In our own era of irrationalism, the consideration of Neoclassicism in art may be more fraught than ever. Here in the U.S., President Trump has expressed enthusiasm for classicism, going as far as to call for all new federal buildings in the country to be built in a “classical” style and insisting that the sculptures for his projected “Garden of American Heroes” be created in a “realistic” manner, with no “modern or abstract” designs allowed—whatever that means. For an administration that has sought to subvert the Constitutional idea of separation of powers, militated against scientific research, and generally embraced the irrational, any advocacy of classicism, Neo or otherwise, seems highly ironic. At best, it’s an example of poorly understood aesthetics emptied of content; at worst, a cynical misappropriation of a symbolism that runs deep in our history and culture.
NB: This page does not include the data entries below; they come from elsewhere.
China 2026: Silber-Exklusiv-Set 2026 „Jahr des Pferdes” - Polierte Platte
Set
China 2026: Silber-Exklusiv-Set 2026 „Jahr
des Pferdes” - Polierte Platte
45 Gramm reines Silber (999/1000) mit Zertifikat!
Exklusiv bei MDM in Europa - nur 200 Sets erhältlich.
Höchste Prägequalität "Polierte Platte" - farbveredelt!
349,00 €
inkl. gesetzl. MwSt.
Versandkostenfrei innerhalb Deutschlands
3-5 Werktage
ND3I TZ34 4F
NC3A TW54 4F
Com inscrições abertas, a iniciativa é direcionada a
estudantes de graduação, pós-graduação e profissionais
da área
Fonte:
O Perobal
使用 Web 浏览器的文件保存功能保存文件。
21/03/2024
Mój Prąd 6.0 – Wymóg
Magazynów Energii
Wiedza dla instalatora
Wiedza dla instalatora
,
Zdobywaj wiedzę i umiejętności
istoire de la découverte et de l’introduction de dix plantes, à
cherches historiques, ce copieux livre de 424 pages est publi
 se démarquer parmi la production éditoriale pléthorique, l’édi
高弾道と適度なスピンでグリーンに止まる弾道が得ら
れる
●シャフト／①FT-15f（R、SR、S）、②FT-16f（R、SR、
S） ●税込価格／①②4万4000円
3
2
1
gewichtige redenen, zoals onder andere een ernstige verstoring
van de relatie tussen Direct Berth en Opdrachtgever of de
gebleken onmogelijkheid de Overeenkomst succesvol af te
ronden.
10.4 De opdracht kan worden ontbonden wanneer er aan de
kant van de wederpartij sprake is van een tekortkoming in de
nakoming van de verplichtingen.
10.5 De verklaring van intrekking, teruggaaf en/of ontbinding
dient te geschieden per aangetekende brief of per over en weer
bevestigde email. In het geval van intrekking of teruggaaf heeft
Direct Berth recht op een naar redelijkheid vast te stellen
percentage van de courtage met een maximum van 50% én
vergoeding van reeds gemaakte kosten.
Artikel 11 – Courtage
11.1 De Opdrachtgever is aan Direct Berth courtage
To be sure, Neoclassicism and its offshoots served many agendas in their day, not just revolutionary ones. Bourgeois domesticity and antique revivalism were also aided and abetted by Neoclassical art and its associated design styles. Politically speaking, the French Revolution was followed by the Napoleonic era, and many Neoclassical artists went on to glorify the emperor and align him with Greek and Roman antecedents by way of justifying his undemocratic actions.
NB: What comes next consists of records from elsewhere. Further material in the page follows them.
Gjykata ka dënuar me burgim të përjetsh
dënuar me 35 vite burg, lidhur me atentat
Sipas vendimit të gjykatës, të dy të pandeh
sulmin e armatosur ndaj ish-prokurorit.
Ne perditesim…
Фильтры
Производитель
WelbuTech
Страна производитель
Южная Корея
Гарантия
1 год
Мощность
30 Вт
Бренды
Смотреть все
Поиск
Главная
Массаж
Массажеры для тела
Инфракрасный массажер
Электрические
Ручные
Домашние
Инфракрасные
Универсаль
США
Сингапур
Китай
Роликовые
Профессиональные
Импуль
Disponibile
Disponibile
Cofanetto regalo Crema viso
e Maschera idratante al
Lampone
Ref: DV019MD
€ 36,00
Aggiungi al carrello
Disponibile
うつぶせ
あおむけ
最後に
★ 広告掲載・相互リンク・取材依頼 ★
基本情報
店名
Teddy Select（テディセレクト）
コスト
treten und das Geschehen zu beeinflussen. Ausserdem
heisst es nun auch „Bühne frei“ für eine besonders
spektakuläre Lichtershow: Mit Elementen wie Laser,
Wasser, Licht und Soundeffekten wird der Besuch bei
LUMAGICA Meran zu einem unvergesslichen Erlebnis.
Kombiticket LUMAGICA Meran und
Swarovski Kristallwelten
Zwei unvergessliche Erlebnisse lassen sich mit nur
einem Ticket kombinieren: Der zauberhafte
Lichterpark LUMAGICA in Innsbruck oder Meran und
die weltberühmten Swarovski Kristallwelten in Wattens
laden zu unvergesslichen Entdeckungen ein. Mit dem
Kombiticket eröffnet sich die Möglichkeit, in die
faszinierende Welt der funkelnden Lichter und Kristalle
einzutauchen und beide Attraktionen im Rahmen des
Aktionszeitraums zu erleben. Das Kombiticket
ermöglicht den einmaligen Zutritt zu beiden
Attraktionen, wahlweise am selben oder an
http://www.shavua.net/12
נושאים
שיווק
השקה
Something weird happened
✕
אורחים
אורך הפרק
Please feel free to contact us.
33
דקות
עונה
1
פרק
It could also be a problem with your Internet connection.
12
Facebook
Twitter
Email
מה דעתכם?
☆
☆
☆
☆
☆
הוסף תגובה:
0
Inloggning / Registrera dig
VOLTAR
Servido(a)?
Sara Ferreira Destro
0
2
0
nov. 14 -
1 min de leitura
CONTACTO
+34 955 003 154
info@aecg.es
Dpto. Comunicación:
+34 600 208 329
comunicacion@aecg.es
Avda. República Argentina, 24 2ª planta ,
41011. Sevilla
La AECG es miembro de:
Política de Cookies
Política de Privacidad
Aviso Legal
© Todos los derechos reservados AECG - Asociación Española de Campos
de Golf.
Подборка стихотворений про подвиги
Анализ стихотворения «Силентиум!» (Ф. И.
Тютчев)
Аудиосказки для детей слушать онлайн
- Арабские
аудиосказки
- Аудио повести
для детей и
The U.S. was born during the Neoclassical era, and the rationalism of the Enlightenment pervades our founding documents. The Napoleonic ideal didn’t catch on here. If we take the time today to look closely at Neoclassical art in a place like the Art Institute of Chicago and to appreciate its genius, it would be a good idea to contemplate, at least briefly, the various meanings that classical antiquity has taken on in Europe and America, and to seriously consider the fact that rationalism can be a powerful force for good in both art and life.